[Start of section]
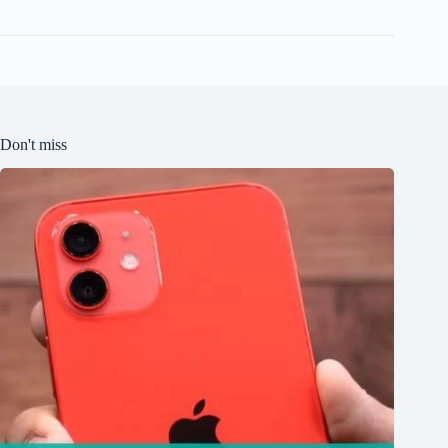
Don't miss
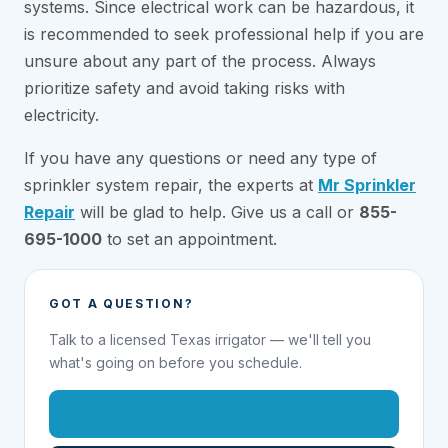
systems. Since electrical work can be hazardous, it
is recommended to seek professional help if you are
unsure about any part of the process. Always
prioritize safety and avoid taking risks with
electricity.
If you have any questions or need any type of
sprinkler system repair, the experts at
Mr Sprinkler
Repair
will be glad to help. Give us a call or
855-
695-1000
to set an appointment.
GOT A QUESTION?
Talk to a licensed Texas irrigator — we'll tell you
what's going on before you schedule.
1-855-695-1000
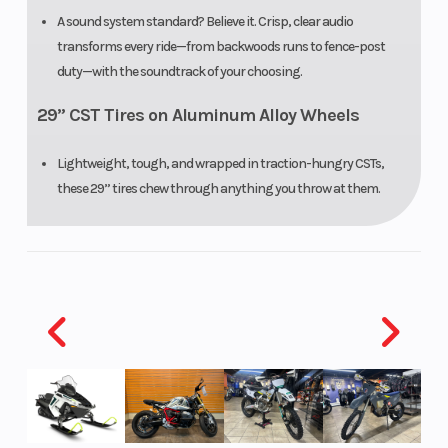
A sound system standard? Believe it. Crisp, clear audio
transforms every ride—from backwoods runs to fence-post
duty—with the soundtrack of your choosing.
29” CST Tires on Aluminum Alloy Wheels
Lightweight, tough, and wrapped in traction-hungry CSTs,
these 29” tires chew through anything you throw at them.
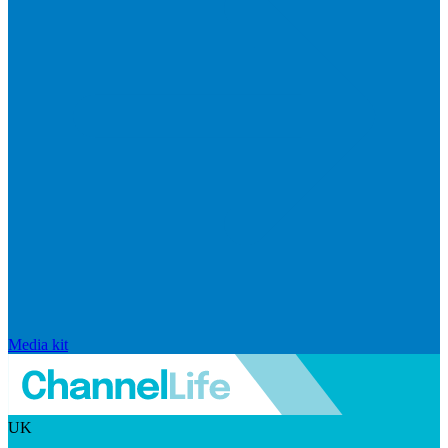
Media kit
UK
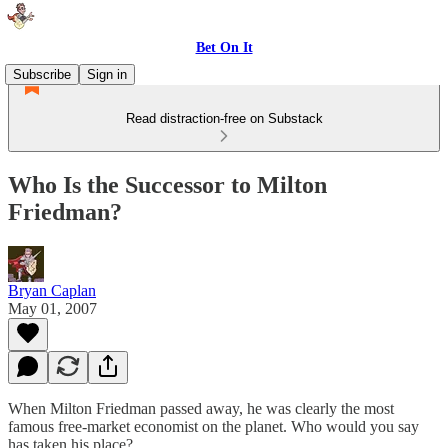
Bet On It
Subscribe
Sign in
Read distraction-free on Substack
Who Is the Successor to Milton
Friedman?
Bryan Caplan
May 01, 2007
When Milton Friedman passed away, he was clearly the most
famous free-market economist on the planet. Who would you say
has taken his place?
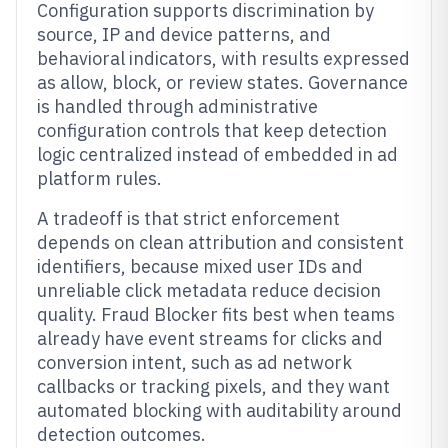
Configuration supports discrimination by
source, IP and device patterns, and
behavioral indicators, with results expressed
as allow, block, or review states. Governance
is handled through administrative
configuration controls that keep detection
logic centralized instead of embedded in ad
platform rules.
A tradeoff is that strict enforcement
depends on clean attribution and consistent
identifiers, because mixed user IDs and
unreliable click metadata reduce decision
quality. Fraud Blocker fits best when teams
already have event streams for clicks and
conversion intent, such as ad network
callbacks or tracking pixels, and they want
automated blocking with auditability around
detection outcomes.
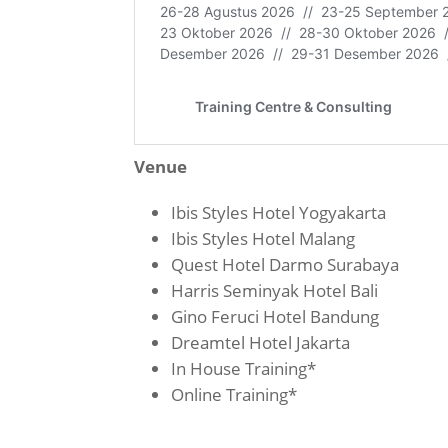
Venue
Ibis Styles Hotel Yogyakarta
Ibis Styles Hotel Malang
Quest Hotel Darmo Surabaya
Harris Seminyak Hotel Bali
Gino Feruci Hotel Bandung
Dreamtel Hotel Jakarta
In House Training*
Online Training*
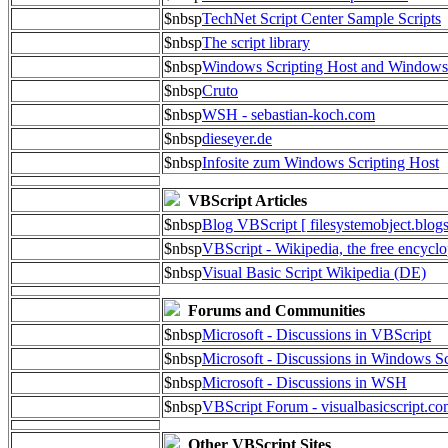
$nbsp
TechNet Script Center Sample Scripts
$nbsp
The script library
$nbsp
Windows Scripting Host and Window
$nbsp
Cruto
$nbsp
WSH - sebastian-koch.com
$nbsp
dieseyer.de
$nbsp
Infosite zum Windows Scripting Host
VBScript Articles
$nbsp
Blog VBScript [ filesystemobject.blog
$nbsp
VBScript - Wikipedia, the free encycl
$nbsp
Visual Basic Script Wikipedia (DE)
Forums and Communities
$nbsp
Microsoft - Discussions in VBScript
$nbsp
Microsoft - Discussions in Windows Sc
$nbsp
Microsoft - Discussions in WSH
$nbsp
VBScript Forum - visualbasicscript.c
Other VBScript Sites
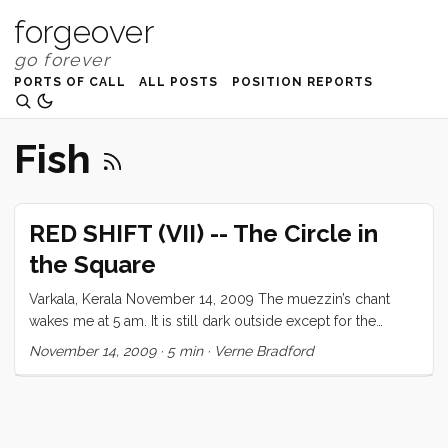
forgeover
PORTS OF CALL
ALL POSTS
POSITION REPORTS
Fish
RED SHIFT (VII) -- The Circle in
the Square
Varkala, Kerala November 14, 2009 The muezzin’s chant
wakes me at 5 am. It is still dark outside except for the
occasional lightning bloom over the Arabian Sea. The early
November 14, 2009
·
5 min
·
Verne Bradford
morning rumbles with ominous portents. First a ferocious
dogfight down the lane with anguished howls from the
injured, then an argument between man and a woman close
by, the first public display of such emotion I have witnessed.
[End of section]
[Start of section]
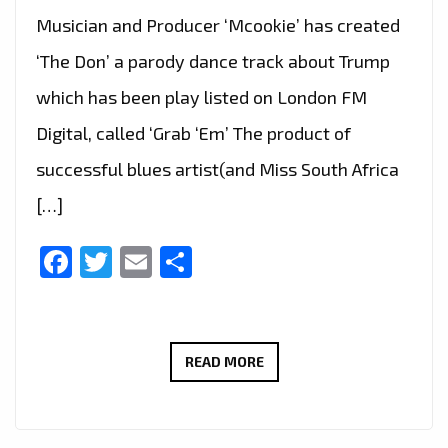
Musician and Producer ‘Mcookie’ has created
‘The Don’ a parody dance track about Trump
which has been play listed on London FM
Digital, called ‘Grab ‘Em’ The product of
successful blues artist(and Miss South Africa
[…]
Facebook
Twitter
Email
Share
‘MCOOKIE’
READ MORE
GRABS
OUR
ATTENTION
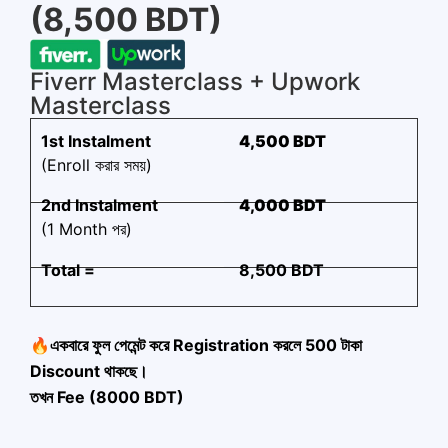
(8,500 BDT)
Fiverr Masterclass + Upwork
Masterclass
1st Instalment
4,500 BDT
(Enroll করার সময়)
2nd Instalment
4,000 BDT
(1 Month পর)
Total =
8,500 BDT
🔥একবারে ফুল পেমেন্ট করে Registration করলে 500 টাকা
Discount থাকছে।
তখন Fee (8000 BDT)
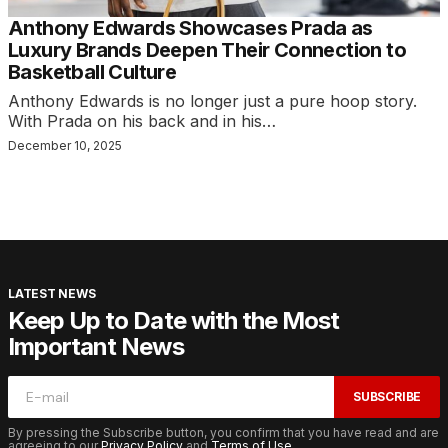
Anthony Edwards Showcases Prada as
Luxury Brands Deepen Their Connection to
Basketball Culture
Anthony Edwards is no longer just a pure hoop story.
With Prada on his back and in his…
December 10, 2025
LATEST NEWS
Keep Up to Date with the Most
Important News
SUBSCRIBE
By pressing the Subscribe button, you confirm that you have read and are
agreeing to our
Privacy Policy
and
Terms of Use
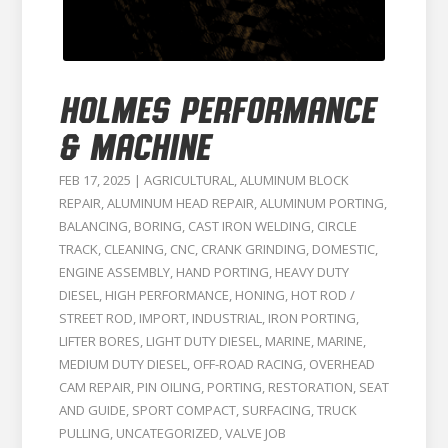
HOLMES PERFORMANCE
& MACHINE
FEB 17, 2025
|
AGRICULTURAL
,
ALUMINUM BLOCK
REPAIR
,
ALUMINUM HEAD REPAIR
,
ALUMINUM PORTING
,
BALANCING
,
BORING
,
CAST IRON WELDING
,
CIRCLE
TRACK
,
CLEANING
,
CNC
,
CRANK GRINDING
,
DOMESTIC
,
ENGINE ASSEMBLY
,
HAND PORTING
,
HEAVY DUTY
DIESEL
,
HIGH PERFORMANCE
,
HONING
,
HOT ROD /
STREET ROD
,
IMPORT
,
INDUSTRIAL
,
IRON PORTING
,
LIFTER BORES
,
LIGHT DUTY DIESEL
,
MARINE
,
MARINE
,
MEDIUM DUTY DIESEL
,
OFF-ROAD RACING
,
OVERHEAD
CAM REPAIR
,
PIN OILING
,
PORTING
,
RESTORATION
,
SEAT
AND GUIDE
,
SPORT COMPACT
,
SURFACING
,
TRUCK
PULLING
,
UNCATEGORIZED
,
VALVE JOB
[End of section]
[Start of section]
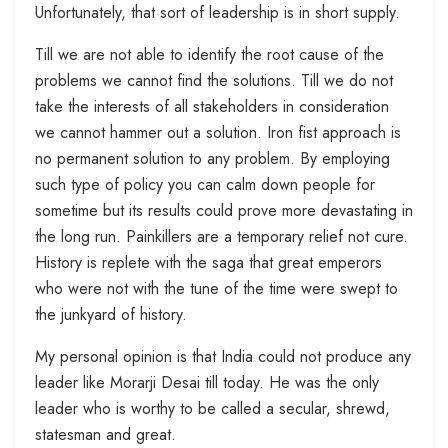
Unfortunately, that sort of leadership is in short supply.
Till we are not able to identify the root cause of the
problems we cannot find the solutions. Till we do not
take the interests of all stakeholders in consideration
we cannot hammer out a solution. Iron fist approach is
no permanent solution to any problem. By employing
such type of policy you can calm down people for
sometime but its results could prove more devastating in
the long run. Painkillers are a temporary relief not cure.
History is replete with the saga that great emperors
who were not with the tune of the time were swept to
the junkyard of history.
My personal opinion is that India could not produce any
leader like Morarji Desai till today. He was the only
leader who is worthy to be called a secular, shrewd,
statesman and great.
[End of section]
* TASK TO COMPLETE
Copy needed, without pictures: the lines of the listing above from the line containing "systems. Since electrical" up to and including the line containing "May 01, 2007", set down exactly.

* TASK SOLUTION
systems. Since electrical work can be hazardous, it
is recommended to seek professional help if you are
unsure about any part of the process. Always
prioritize safety and avoid taking risks with
electricity.
If you have any questions or need any type of
sprinkler system repair, the experts at
Mr Sprinkler
Repair
will be glad to help. Give us a call or
855-
695-1000
to set an appointment.
GOT A QUESTION?
Talk to a licensed Texas irrigator — we'll tell you
what's going on before you schedule.
1-855-695-1000
A sound system standard? Believe it. Crisp, clear audio
transforms every ride—from backwoods runs to fence-post
duty—with the soundtrack of your choosing.
29” CST Tires on Aluminum Alloy Wheels
Lightweight, tough, and wrapped in traction-hungry CSTs,
these 29” tires chew through anything you throw at them.
Media kit
UK
Bet On It
Subscribe
Sign in
Read distraction-free on Substack
Who Is the Successor to Milton
Friedman?
Bryan Caplan
May 01, 2007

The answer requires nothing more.